Winter is upon us once again, and it’s time to prepare and clean up. Leaves are falling from deciduous trees, the garden is soggy, and weeds are emerging. Raking leaves is a good idea, both to prevent mold and fungus to take hold among the wet dead leaves, and also to keep winter gardens neat and attractive through the dormant season.

Once the leaves are raked, it is time for winter pruning. This has been discussed at length in a prior post (December 2014). Both deciduous and evergreen trees and plants should be pruned, dead branches removed, shaped, and deadheaded as appropriate. ‘As new life will come from death, love will come at leisure’. Winter is a good opportunity to see larger trees that are covered with leaves all summer long. Now that the leaves have dropped, we can get a real good look at the branching structure. Trees benefit from good air circulation through the heart of the tree. Thinning branches that are parallel and growing really close to each other is always a good idea. Trees such as crepe myrtles that bloom on new growth can be tip pruned. Pruning encourages new growth, and cutting the ends off all branches will result in new growth at the cut and lots of flowers next year.

Some trees in winter gardens, such as the coral bark Japanese maple ‘Sango Kaku’, will yield beautiful red twigs when cut that can be gathered and put in a vase during the holidays.

Lawns should be fertilized with a good cool season fertilizer to promote a strong healthy root system, which will yield a rich, thick lawn in the spring. Patio furniture can be covered for winter protection, and frost tender plants such as Coleonema ‘Golden Sunset’, Tibouchina (Princess flower) and Lantana should be covered and staked with a frost protection cloth when the danger of frost is present. A product called ‘Planket’ is our recommendation for frost protection. If the temperature is predicted to only drop to thirty or thirty one degrees for a night or two, covering them is probably not necessary. But if it’s going to drop into the twenties for multiple nights, then definitely cover them! Hopefully any citrus trees in the garden are in containers, which can be moved indoors or under an overhang for the next few months to protect them.

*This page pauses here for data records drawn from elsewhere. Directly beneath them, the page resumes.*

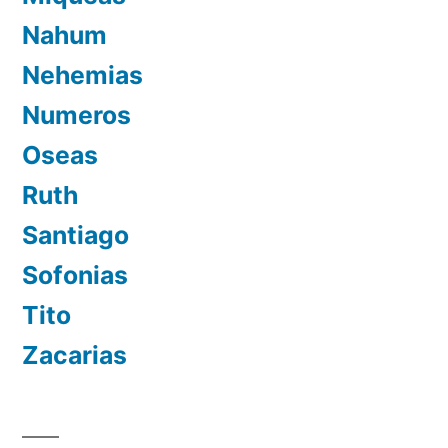
Nahum
Nehemias
Numeros
Oseas
Ruth
Santiago
Sofonias
Tito
Zacarias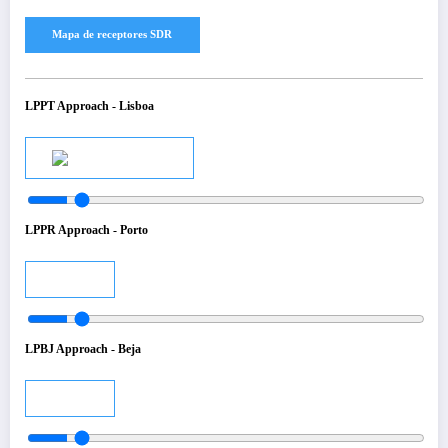
LPPT Approach - Lisboa
Audio
LPPR Approach - Porto
Audio
LPBJ Approach - Beja
Audio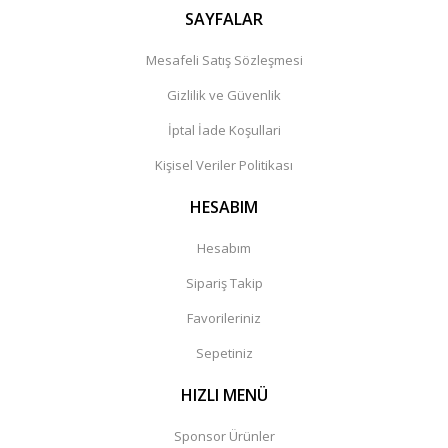
SAYFALAR
Mesafeli Satış Sözleşmesi
Gizlilik ve Güvenlik
İptal İade Koşullari
Kişisel Veriler Politikası
HESABIM
Hesabım
Sipariş Takip
Favorileriniz
Sepetiniz
HIZLI MENÜ
Sponsor Ürünler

They say that fertilizing plants in the winter when they are not actively growing is a waste of good fertilizer. However, in a mild weather winter climate such as ours in the North Bay, who can tell if plants may be taking up fertilizer and utilizing it. So we like to fertilize at least twice, maybe three times from November through February. Why not? What do we have to lose?

Just as some plants and bears hibernate in the winter, we at Details Landscape Art will hibernate and discontinue our blog postings until spring. Look for our next post in mid-March. Here’s hoping you get out and enjoy your winter gardens !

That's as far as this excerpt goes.